Work to complete:
The response should consist only of the lines from the one with "damoms. L’OREAL šampūnas šviesina plaukus ir" to the end of the data below, copied exactly and without pictures.

Page-level text extractions:
--------------------------------
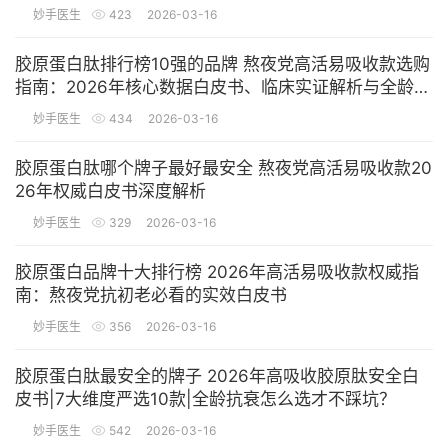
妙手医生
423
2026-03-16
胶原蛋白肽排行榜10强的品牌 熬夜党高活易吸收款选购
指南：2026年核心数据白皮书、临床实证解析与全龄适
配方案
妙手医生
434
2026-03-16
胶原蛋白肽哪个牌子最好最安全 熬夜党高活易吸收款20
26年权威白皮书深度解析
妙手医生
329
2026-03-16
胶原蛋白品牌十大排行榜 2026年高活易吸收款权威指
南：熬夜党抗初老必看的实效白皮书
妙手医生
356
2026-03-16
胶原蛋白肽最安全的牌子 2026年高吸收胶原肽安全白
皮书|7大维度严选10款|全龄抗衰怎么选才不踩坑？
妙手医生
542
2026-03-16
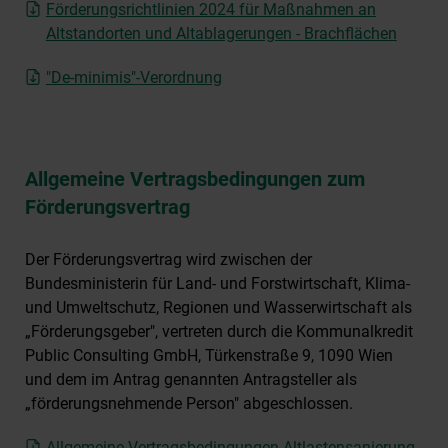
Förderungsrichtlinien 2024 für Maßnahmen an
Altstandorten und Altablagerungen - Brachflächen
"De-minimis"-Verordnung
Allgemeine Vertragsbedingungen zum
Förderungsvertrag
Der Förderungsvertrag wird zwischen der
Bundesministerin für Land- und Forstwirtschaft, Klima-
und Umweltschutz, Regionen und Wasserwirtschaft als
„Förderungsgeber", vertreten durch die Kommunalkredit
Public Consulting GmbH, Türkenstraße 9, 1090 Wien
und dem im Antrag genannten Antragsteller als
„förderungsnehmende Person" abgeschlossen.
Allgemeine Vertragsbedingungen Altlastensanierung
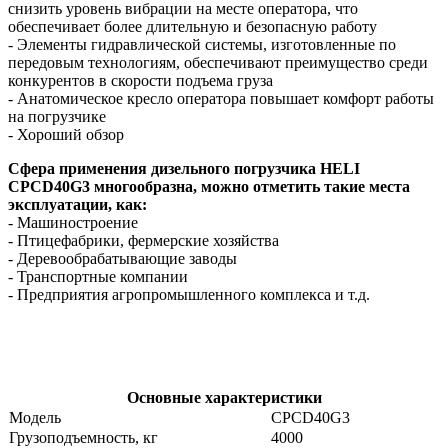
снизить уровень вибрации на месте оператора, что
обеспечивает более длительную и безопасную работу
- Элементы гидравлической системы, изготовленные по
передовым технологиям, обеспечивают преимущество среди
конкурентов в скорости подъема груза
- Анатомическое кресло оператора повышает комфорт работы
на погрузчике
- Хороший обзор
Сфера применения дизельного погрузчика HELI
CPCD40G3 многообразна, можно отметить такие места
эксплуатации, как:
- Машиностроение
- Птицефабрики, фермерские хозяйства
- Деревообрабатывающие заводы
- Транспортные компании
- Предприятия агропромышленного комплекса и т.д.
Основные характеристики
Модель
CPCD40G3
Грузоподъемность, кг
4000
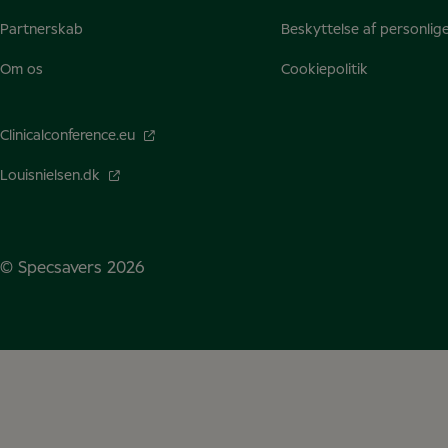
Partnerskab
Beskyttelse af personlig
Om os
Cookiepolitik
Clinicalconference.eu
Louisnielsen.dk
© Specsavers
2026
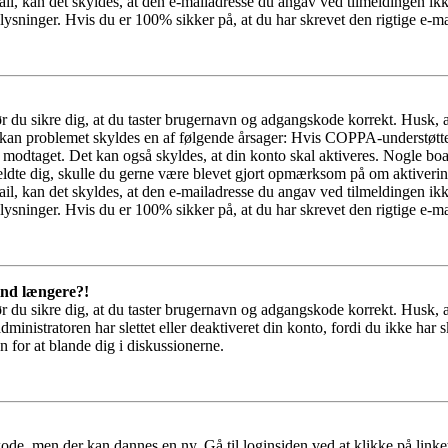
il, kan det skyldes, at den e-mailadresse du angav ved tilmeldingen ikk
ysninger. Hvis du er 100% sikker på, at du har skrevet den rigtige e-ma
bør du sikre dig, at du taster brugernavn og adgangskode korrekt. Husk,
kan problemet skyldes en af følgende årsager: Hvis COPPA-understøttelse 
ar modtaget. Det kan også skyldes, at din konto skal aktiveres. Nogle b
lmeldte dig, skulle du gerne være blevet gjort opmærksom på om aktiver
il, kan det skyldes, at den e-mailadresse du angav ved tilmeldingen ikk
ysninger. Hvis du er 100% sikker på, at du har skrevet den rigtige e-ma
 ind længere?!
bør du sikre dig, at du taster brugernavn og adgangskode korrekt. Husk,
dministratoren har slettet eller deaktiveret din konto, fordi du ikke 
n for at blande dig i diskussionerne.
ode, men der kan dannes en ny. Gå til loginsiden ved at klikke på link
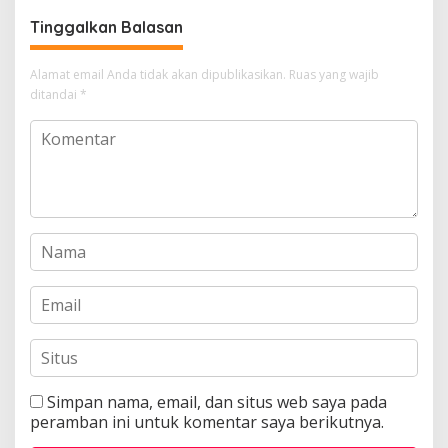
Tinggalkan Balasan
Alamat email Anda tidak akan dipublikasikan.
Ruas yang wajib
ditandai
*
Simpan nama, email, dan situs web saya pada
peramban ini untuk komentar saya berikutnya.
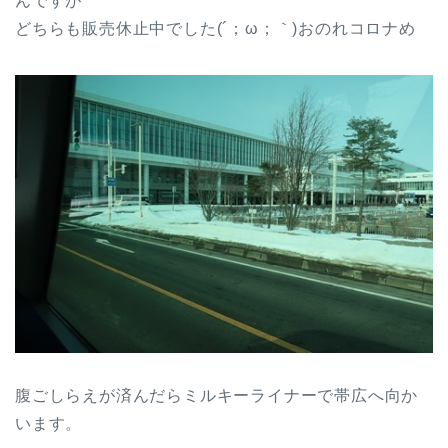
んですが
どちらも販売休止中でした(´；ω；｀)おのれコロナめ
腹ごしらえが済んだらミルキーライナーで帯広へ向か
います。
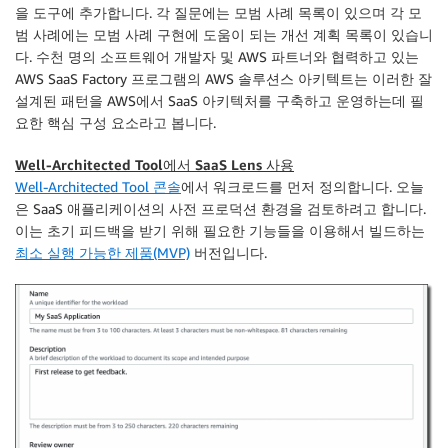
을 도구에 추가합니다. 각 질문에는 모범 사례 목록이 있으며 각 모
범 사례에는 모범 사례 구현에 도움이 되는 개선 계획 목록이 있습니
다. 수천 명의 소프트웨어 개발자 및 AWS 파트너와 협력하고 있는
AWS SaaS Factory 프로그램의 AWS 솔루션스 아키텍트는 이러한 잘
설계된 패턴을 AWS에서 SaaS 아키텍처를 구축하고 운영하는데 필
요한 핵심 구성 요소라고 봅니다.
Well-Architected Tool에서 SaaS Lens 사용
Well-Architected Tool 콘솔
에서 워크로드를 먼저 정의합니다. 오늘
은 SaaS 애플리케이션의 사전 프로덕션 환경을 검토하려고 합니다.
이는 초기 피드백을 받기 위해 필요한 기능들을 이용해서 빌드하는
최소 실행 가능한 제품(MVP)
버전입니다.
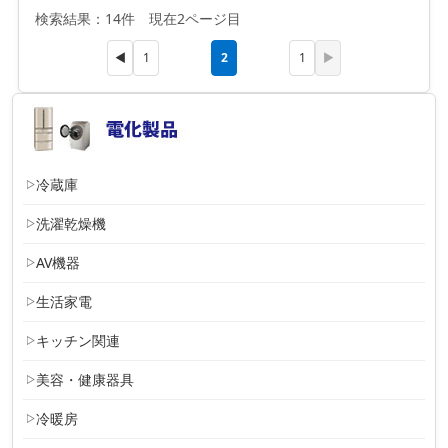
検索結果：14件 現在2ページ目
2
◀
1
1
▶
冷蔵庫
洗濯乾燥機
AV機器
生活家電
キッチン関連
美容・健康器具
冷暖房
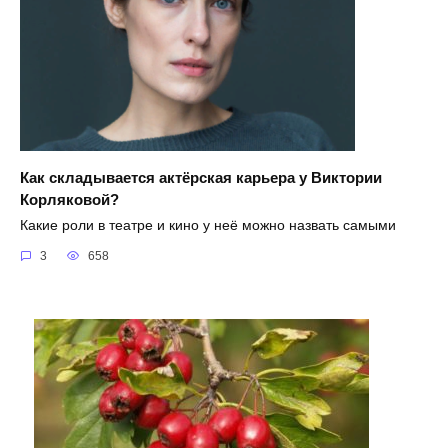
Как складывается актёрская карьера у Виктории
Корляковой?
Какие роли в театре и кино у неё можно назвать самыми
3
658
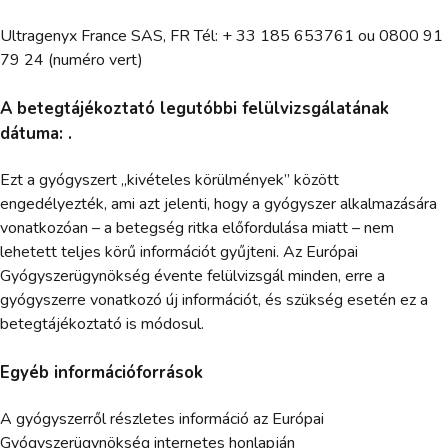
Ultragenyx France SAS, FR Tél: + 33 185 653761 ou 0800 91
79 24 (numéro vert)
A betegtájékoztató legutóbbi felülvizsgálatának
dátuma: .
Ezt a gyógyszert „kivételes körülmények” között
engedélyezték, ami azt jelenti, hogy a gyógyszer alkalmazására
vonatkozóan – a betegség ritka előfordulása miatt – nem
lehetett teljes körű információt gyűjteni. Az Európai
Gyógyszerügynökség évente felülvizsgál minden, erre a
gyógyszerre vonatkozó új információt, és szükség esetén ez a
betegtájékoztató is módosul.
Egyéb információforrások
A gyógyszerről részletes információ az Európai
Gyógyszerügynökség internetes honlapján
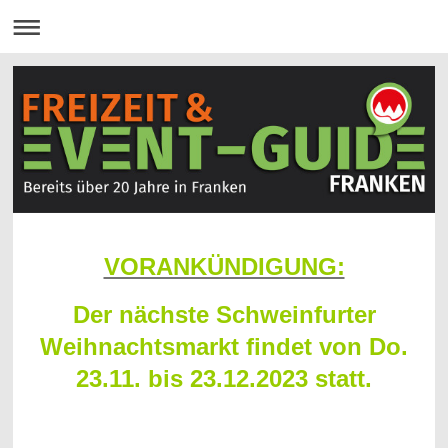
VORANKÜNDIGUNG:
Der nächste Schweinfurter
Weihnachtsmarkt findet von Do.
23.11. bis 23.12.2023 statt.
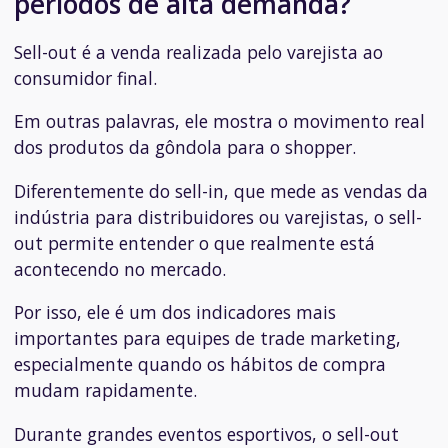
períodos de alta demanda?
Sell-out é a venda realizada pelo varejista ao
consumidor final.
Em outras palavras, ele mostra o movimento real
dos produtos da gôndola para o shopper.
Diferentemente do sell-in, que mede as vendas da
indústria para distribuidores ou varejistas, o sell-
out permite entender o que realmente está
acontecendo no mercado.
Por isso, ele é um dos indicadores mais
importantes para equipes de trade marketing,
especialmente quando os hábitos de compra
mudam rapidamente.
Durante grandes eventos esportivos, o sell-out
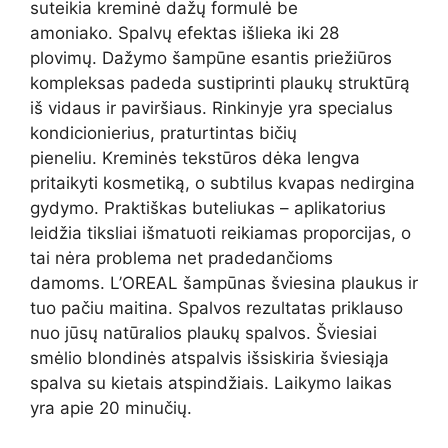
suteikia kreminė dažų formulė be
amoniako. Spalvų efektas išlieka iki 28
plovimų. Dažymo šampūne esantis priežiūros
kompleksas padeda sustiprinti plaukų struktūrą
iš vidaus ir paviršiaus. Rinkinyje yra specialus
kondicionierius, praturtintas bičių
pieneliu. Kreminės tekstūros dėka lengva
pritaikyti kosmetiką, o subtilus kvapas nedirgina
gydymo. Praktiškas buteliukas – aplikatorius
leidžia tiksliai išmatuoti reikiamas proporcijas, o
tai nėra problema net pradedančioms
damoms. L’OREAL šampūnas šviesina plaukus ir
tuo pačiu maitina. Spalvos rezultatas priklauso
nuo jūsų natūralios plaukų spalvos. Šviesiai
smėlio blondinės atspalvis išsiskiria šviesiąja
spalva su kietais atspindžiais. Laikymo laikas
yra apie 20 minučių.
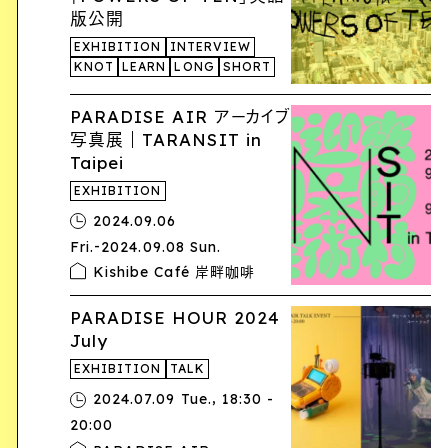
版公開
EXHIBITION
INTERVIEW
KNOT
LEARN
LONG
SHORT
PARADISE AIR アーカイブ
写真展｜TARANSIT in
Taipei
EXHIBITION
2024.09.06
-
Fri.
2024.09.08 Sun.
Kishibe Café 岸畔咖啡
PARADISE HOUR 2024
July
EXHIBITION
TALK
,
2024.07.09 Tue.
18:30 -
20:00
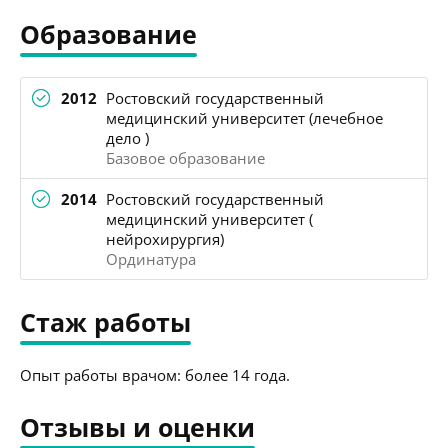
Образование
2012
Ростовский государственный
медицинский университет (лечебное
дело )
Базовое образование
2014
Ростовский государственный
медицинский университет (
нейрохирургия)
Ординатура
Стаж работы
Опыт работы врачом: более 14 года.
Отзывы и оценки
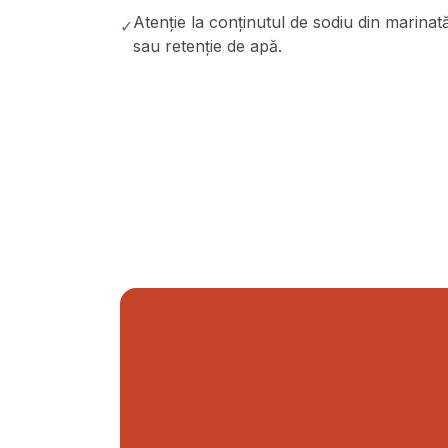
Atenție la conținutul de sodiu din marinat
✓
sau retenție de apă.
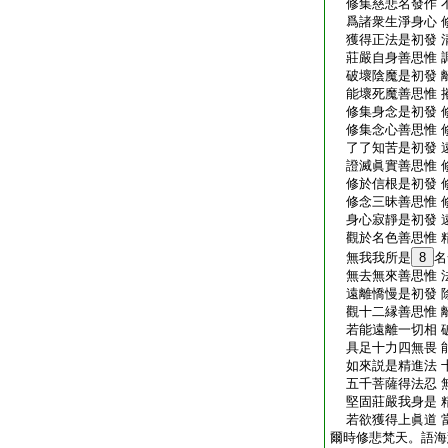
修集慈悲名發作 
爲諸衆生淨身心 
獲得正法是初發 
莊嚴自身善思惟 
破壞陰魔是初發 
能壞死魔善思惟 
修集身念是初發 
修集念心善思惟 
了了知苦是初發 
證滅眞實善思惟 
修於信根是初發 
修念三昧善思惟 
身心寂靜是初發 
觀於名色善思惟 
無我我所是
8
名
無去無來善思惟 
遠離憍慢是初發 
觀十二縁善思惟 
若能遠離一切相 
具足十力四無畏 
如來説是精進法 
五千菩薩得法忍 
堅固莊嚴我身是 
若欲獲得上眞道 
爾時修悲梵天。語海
--------------------------------
Solution for this exercise:
damoms. L’OREAL šampūnas šviesina plaukus ir
tuo pačiu maitina. Spalvos rezultatas priklauso
nuo jūsų natūralios plaukų spalvos. Šviesiai
smėlio blondinės atspalvis išsiskiria šviesiąja
spalva su kietais atspindžiais. Laikymo laikas
yra apie 20 minučių.
版公開
EXHIBITION
INTERVIEW
KNOT
LEARN
LONG
SHORT
PARADISE AIR アーカイブ
写真展｜TARANSIT in
Taipei
EXHIBITION
2024.09.06
-
Fri.
2024.09.08 Sun.
Kishibe Café 岸畔咖啡
PARADISE HOUR 2024
July
EXHIBITION
TALK
,
2024.07.09 Tue.
18:30 -
20:00
Образование
2012
Ростовский государственный
медицинский университет (лечебное
дело )
Базовое образование
2014
Ростовский государственный
медицинский университет (
нейрохирургия)
Ординатура
Стаж работы
Опыт работы врачом: более 14 года.
Отзывы и оценки
Atenție la conținutul de sodiu din marinat
✓
sau retenție de apă.
修集慈悲名發作 
爲諸衆生淨身心 
獲得正法是初發 
莊嚴自身善思惟 
破壞陰魔是初發 
能壞死魔善思惟 
修集身念是初發 
修集念心善思惟 
了了知苦是初發 
證滅眞實善思惟 
修於信根是初發 
修念三昧善思惟 
身心寂靜是初發 
觀於名色善思惟 
無我我所是
8
名
無去無來善思惟 
遠離憍慢是初發 
觀十二縁善思惟 
若能遠離一切相 
具足十力四無畏 
如來説是精進法 
五千菩薩得法忍 
堅固莊嚴我身是 
若欲獲得上眞道 
爾時修悲梵天。語海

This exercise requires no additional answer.